Ordinarily, in a diversity case, “a federal court would apply the law of the forum in which the court is located.” Johnson & Johnson Fin. Corp. v. BSR Realty L.P., 1996 WL 546284, 1996 U.S. Dist. LEXIS 22791 (E.D.N.Y. Sept. 19, 1996) (citing Erie R.R. Co. v. Tompkins, 304 U.S. 64, 78, 58 S.Ct. 817, 82 L.Ed. 1188 (1938)). In applying the law of the forum, the Court looks to that state's choice-of-law rules and statutes of limitations. Stuart v. American Cyanamid Co., 158 F.3d 622, 626 (2d Cir.1998) (citing Guaranty Trust Co. v. York, 326 U.S. 99, 108–09, 65 S.Ct. 1464, 89 L.Ed. 2079 (1945)). “Choice of law provisions typically apply to only substantive issues and statutes of limitations are considered procedural because they are deemed as pertaining to the remedy rather than the right.” Portfolio Recovery Assoc., LLC v. King, 14 N.Y.3d 410, 416, 901 N.Y.S.2d 575, 927 N.E.2d 1059 (2010). Further, “[s]ince under common-law rules matters of procedure are governed by the law of the forum, it has generally been held that the Statute of Limitations of the forum rather than that of the jurisdiction where the cause of action accrued governs the timeliness of a cause of action.” Martin v. Julius Dierck Equip. Co., 43 N.Y.2d 583, 588, 403 N.Y.S.2d 185, 374 N.E.2d 97 (1978).

The Court therefore looks to New York's borrowing statute, N.Y. CPLR § 202, to evaluate the timeliness of plaintiff's claim. See Global Fin. Corp. v. Triarc Corp., 93 N.Y.2d 525, 529, 693 N.Y.S.2d 479, 715 N.E.2d 482 (1999) (“Because earlier iterations of the borrowing statute predate the [current substantive choice of law rules] ... these choice-of-law analyses are inapplicable to the question of statutory construction presented by CPLR 202.”). Under that statute, where a plaintiff, not a resident of New York, brings a claim for a cause of action that accrued outside New York, the court applies the shorter limitations period of either the state of accrual or New York. See N.Y. CPLR § 202. “New York courts interpreting the borrowing statute hold that the cause of action accrues in the place of the injury, and ‘where an injury is purely economic,

the place of injury is usually where the plaintiff resides and sustains the economic impact of the loss.’ ” Seippel v. Jenkens & Gilchrist, P.C., 341 F.Supp.2d 363, 374 (S.D.N.Y.2004) (citing Global Fin., 93 N.Y.2d at 529, 693 N.Y.S.2d 479, 715 N.E.2d 482); Gorlin v. Bond Richman & Co., 706 F.Supp. 236, 240 (S.D.N.Y.1989).
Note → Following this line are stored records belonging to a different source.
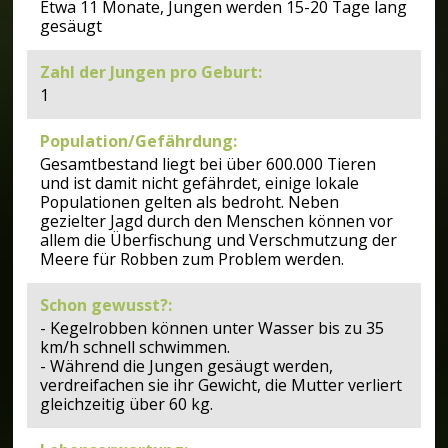
Etwa 11 Monate, Jungen werden 15-20 Tage lang
gesäugt
Zahl der Jungen pro Geburt
:
1
Population/Gefährdung
:
Gesamtbestand liegt bei über 600.000 Tieren
und ist damit nicht gefährdet, einige lokale
Populationen gelten als bedroht. Neben
gezielter Jagd durch den Menschen können vor
allem die Überfischung und Verschmutzung der
Meere für Robben zum Problem werden.
Schon gewusst?
:
- Kegelrobben können unter Wasser bis zu 35
km/h schnell schwimmen.
- Während die Jungen gesäugt werden,
verdreifachen sie ihr Gewicht, die Mutter verliert
gleichzeitig über 60 kg.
Two of plaintiff's claims, Count V: negligent infliction of emotional distress (“NEID”), and Count VI: intentional infliction of emotional distress (“IIED”), allege injuries that are not purely economic in nature. However, New York does not allow claims for negligent infliction of emotional distress under a legal malpractice claim, unless the defendant's conduct “unreasonably threatened plaintiff's physical safety in some way.” Schonberger v. Serchuk, 742 F.Supp. 108, 120 (S.D.N.Y.1990) (citing Green v. Leibowitz, 118 A.D.2d 756, 757–58, 500 N.Y.S.2d 146 (2d Dep't 1986)). Such facts are not present in this case and the NEID claim is therefore dismissed. Further, regarding the IIED claim, there is no evidence in the record that would allow a juror to conclude that defendant's “conduct has been so outrageous in character, and so extreme in degree, as to go beyond all possible bounds of decency, and to be regarded as atrocious, and utterly intolerable in a civilized community'.” Howell v. New York Post Co., 81 N.Y.2d 115, 122, 596 N.Y.S.2d 350, 612 N.E.2d 699 (1993) (quoting Murphy v. Am. Home Prods. Corp., 58 N.Y.2d 293, 303, 461 N.Y.S.2d 232, 448 N.E.2d 86 (1983)). Plaintiff's IIED claim is therefore likewise dismissed.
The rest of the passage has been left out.